The fact that this performance degradation is no longer felt is the result of years of investment in debugging capabilities of DevTools and V8. Nevertheless, we will never be able to reduce the performance overhead of DevTools to zero. Setting breakpoints, stepping through the code, collecting stack traces, capturing a performance trace, etc. all impact execution speed to a varying degree. After all, observing something changes it.

But of course the overhead of DevTools - like any debugger - should be reasonable. Recently we've seen a significant increase in the number of reports that in certain cases, DevTools would slow down the application to a degree that it's not usable anymore. Below you can see a side-by-side comparison from the report chromium:1069425, illustrating the performance overhead of literally just having DevTools open.

As you can see from the video the slowdown is in the order of 5-10x, which is clearly not acceptable. The first step was to understand where all the time goes and what causes this massive slowdown when DevTools was open.
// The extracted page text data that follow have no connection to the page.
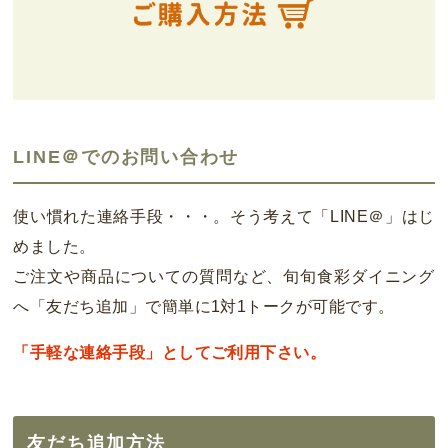
LINE＠でのお問い合わせ
使い慣れた連絡手段・・・。そう考えて「LINE＠」はじ
めました。
ご注文や商品についての質問など、旬旬食彩ダイニング
へ「友だち追加」で簡単に1対1トークが可能です。
「手軽な連絡手段」としてご利用下さい。
友だち追加方法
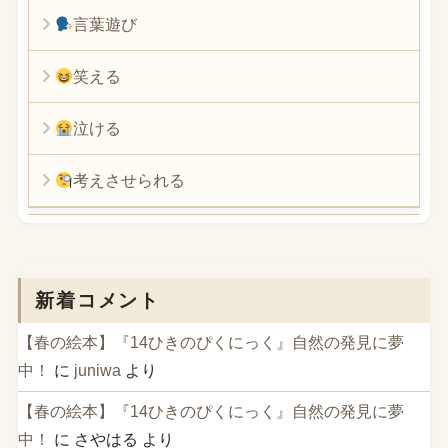
言葉遊び
笑える
泣ける
考えさせられる
新着コメント
【春の絵本】『14ひきのぴくにっく』自然の発見に夢
中！
に
juniwa
より
【春の絵本】『14ひきのぴくにっく』自然の発見に夢
中！
に
さやはる
より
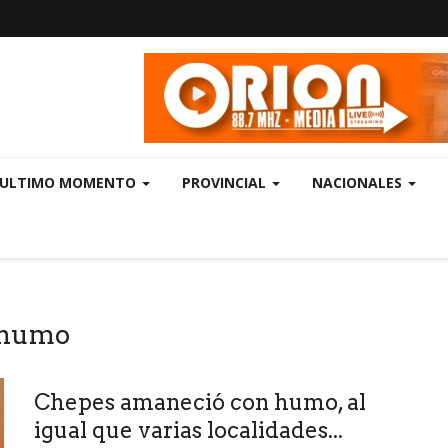
ULTIMO MOMENTO
PROVINCIAL
NACIONALES
 humo
Chepes amaneció con humo, al
igual que varias localidades...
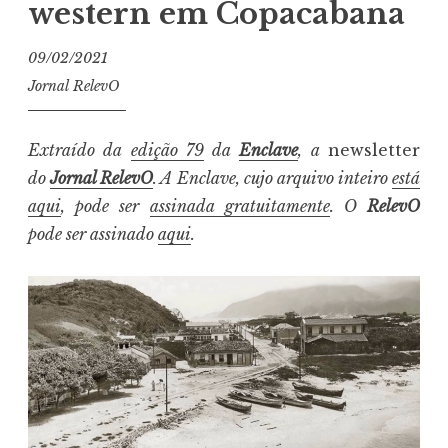
western em Copacabana
09/02/2021
Jornal RelevO
Extraído da
edição 79
da
Enclave
, a
newsletter
do
Jornal RelevO
. A Enclave, cujo arquivo inteiro
está
aqui
, pode ser
assinada gratuitamente
. O
RelevO
pode ser assinado
aqui
.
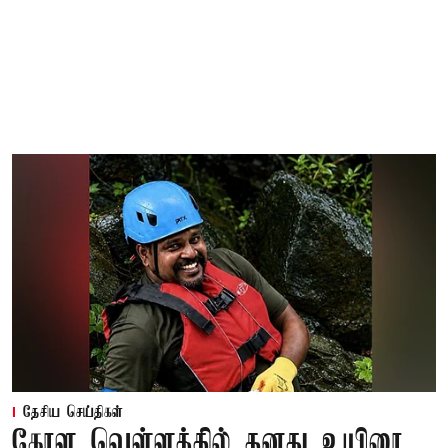
தேசிய செய்திகள்
கேரள வெள்ளத்தில் தனது உயிரை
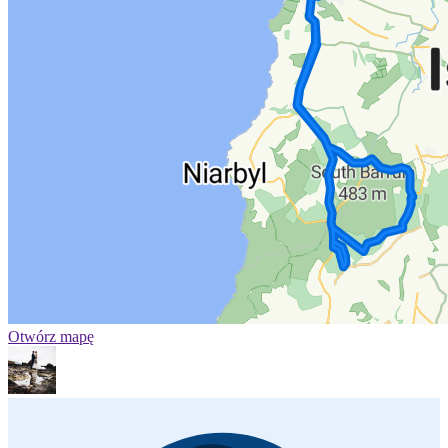
Otwórz mapę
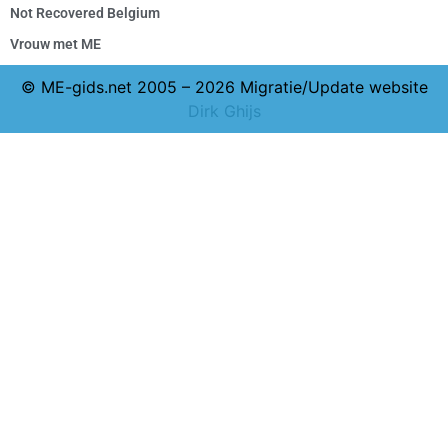
Not Recovered Belgium
Vrouw met ME
© ME-gids.net 2005 – 2026 Migratie/Update website
Dirk Ghijs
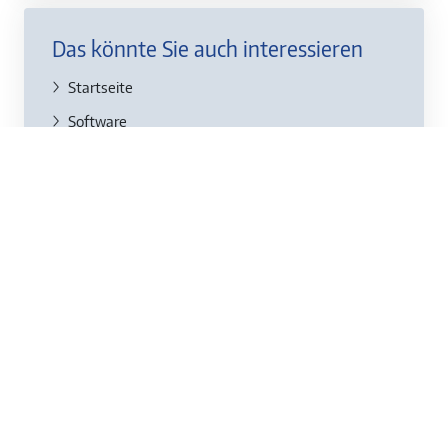
Das könnte Sie auch interessieren
Startseite
Software
IT-Sicherheit
Kontakt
Using Linux perf on the Chrome Renderer process revealed the following distribution of overall renderer execution time:

Chrome Renderer execution time

While we had somewhat expected to see something related to collecting stack traces, we wouldn't have expected that about 90% of the overall execution time goes to symbolizing stack frames. Symbolization here refers to the act of resolving function names and concrete source positions - line and column numbers in scripts - from raw stack frames.

Method name inference #

What was even more surprising was the fact that almost all the time goes to the JSStackFrame::GetMethodName() function in V8 - although we knew from previous investigations that JSStackFrame::GetMethodName() is no stranger in the land of performance problems. This function tries to compute the name of the method for frames that are considered method invocations (frames that represent function invocations of the form obj.func() rather than func()). A quick look into the code revealed that it works by performing a full traversal of the object and its prototype chain and looking for

  1. data properties whose value are the func closure, or
  2. accessor properties where either get or set equals the func closure.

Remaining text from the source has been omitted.